There is no reason to believe that when Assad’s forces brutally retook cities such as Hama they showed any more restraint than Gaddafi would have had he retaken Benghazi.

AP reported on August 17 that in Syria, “various human rights groups … say more than 1,800 civilians have been killed since the uprising erupted in mid-March.”

On June 9, Reuters reported that the UN Human Rights Council was estimating the death toll in Libya at 15,000.

NATO's intervention failed to stop civilian casualties — these continued, at the hands of both Gaddafi's forces and NATO itself.

Despite the collapse of Gaddafi's regime, casualties are still mounting as street fighting and NATO air strikes continue.

A Scottish nurse working in a Tripoli hospital told the BBC on August 26 that her hospital was having difficulty coping with what were the highest casualties since the conflict began.

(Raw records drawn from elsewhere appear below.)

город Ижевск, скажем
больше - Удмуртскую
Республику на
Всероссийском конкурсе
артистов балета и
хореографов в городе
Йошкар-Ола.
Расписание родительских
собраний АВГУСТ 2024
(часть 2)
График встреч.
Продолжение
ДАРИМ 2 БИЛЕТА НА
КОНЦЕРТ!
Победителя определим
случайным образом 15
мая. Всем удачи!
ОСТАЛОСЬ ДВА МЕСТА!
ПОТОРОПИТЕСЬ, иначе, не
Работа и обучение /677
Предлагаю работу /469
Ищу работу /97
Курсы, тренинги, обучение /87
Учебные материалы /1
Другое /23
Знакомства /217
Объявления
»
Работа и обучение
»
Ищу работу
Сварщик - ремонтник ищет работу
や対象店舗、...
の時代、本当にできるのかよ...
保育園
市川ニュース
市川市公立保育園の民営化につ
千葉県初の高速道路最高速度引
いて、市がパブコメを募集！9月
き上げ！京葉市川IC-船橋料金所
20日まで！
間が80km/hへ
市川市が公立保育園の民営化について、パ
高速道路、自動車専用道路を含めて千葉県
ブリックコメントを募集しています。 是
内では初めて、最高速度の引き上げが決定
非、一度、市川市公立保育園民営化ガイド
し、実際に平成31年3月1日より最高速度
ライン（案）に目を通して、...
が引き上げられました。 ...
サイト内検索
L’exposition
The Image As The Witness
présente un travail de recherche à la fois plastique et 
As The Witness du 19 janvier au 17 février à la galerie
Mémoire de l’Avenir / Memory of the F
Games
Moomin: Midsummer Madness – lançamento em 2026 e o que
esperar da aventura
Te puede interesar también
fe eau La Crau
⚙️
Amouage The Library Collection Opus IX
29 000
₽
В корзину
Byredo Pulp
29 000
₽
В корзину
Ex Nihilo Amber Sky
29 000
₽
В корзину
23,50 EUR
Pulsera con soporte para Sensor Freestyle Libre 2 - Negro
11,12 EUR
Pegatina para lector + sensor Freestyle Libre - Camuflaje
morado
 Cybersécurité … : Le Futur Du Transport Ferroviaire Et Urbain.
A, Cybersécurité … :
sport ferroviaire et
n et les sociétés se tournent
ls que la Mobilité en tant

War crimes are reported to have been committed by both sides. On August 26, the BBC said that at least 17 prisoners were executed by loyalist forces abandoning Gaddafi’s Bab al-Aziziya fortified headquarters.

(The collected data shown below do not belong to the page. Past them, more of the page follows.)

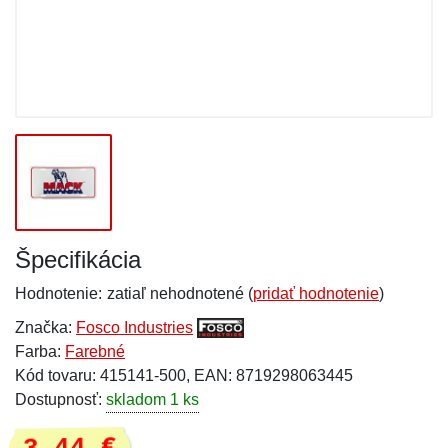
Špecifikácia
Hodnotenie:
zatiaľ nehodnotené (
pridať hodnotenie
)
Značka:
Fosco Industries
Farba:
Farebné
Kód tovaru: 415141-500, EAN: 8719298063445
Dostupnosť:
skladom 1 ks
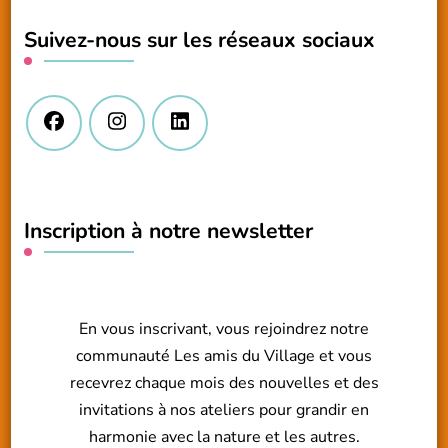
chose
Suivez-nous sur les réseaux sociaux
?
Inscription à notre newsletter
En vous inscrivant, vous rejoindrez notre
communauté Les amis du Village et vous
recevrez chaque mois des nouvelles et des
invitations à nos ateliers pour grandir en
harmonie avec la nature et les autres.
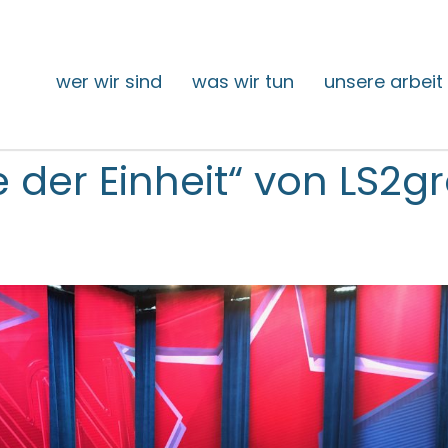
wer wir sind
was wir tun
unsere arbeit
e der Einheit“ von LS2g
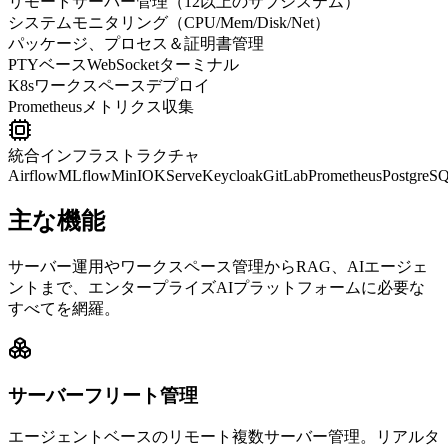
リモートサーバー管理（12以上のサブシステム）
システムモニタリング（CPU/Mem/Disk/Net）
パッケージ、プロセス＆証明書管理
PTYベースWebSocketターミナル
K8sワークスペースデプロイ
Prometheusメトリクス収集
統合インフラストラクチャ
Airflow
MLflow
MinIO
KServe
Keycloak
GitLab
Prometheus
PostgreS
主な機能
サーバー運用やワークスペース管理からRAG、AIエージェ
ントまで、エンタープライズAIプラットフォームに必要な
すべてを網羅。
サーバーフリート管理
エージェントベースのリモート複数サーバー管理。リアルタ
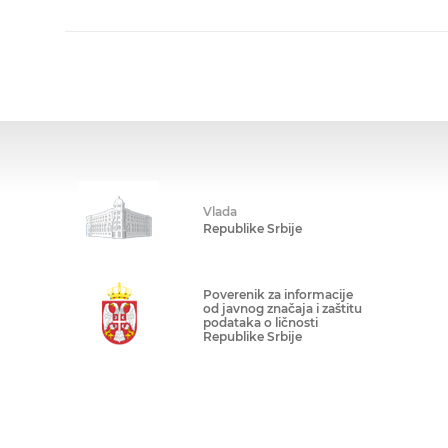
Vlada
Republike Srbije
Poverenik za informacije
od javnog značaja i zaštitu
podataka o ličnosti
Republike Srbije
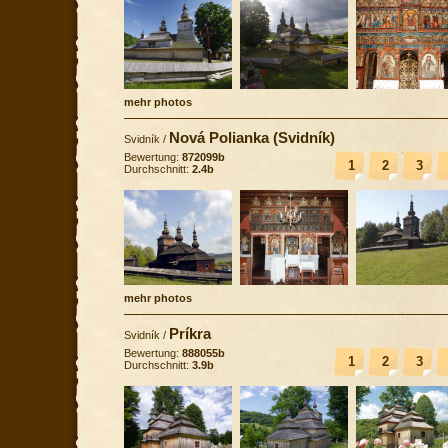
mehr photos
Nová Polianka (Svidník)
Svidník
/
Bewertung:
872099b
1
2
3
Durchschnitt:
2.4b
mehr photos
Príkra
Svidník
/
Bewertung:
888055b
1
2
3
Durchschnitt:
3.9b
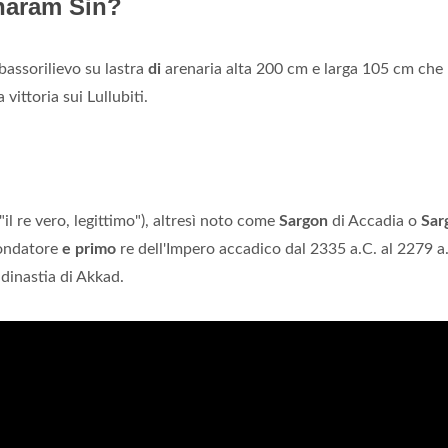
 naram Sin?
 bassorilievo su lastra
di
arenaria alta 200 cm e larga 105 cm che
vittoria sui Lullubiti.
l re vero, legittimo"), altresì noto come
Sargon
di Accadia o
Sar
 fondatore
e primo
re dell'Impero accadico dal 2335 a.C. al 2279 a
dinastia di Akkad.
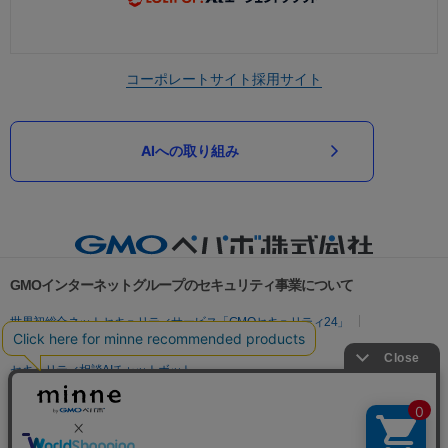
コーポレートサイト
採用サイト
AIへの取り組み
GMOインターネットグループのセキュリティ事業について
世界初総合ネットセキュリティサービス「GMOセキュリティ24」
パスワード漏洩診断
Webサイトリスク診断
セキュリティ相談AIチャットボット
実在証明・盗聴対策
サイバー攻撃対策（GMOサイバーセキュリティ byイエラエ）
サイバー攻撃対策（GMO Flatt Security）
なりすまし対策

“Meanwhile, the bodies of at least a dozen pro-Gaddafi fighters — two of whom had their hands tied behind their backs — were found on a roundabout in the centre of Tripoli,” the BBC said.

The West attacked Libya because the appeals of the defecting generals for air strikes gave the West an opportunity to reassert its role in the region in the face of the Arab Spring uprisings.

This was a gamble and the results are not yet clear.

The West is pushing NTC head Mustafa Abd al-Jalil, who was Gaddafi’s Minister of Justice until February 26, as the new Libyan leader.

A “Friends of Libya” meeting on September 1 in Paris, organised by the leaders of France and Britain, will seek to map out Libya's future.

It will involve 30 countries, with the stated aim of the NTC “guiding” its decisions.

How it will be received inside Libya, including by rank-and-file rebels who risked everything in their fight, is unknown.

The five months during which Gaddafi’s artillery pounded the rebel-held parts of the country and NATO air strikes pounded the government-held areas has created deep divisions.

Looting after the fall of Tripoli added to the easy availability of military grade weapons.

There are divisions within the NTC, as the July 28 assassination of General Younes and subsequent fighting between rival rebel militias showed.

Libyans need peace. To this end, NATO should cease air strikes immediately and Western military intervention must end.
 
However, the August 25 Guardian said: “The western advisers are expected to remain in Libya, advising on how to maintain law and order on the streets, and on civil administration, following Gaddafi's downfall …

“The role of Nato is likely to continue to be significant.”